La Rebelión De Los Caídos
El amanecer cubría el cielo con tonos dorados y carmesí, presagio de un día histórico para los Reinos Unidos. Las calles del Castillo de Lumea bullían de actividad, engalanadas con banderines y flores, mientras la gente se preparaba para la boda de la reina Nix, un evento que prometía sellar la paz entre los Reinos.
En el gran salón del castillo, Nix se encontraba en pie frente a un espejo de cristal bruñido. Su armadura ceremonial, una obra maestra forjada por los mejores artesanos de Eryon, brillaba bajo la tenue luz de las antorchas. Había optado por usarla en lugar del vestido tradicional; no solo porque era una guerrera antes que una reina, sino porque sabía que la paz era un bien frágil que a menudo se pagaba con sangre.
–Majestad, están listos –anunció una doncella desde la puerta, inclinándose profundamente.

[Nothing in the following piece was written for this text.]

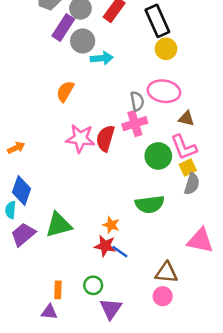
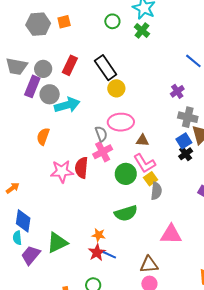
cyan arrow: (102, 58) -> (67, 105), size x1.4
red star: (105, 246) -> (97, 252), turned -30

Nix asintió, ajustándose la capa escarlata que caía sobre sus hombros. Su reflejo le devolvió una mirada firme, aunque una sombra de duda cruzó por sus ojos. Ese día, debía casarse con Kael, un hombre cuya sonrisa oculta más de lo que revelaba, pero cuya alianza era crucial para mantener unidos los Reinos. A pesar de sus reservas, Nix sabía que el deber de una reina era anteponer el bienestar de su pueblo a sus propios deseos.
Cuando Nix entró en el gran salón, todos los ojos se volvieron hacia ella. Su presencia era imponente; cada paso resonaba con la autoridad de quien había liderado ejércitos y ganado guerras. A su lado estaba su madrastra, la reina viuda Elara, cuyo vestido negro contrastaba con la alegría del momento. Sus ojos, fríos y calculadores, se posaron brevemente en Nix antes de desviar la mirada con una sonrisa que no alcanzaba sus labios.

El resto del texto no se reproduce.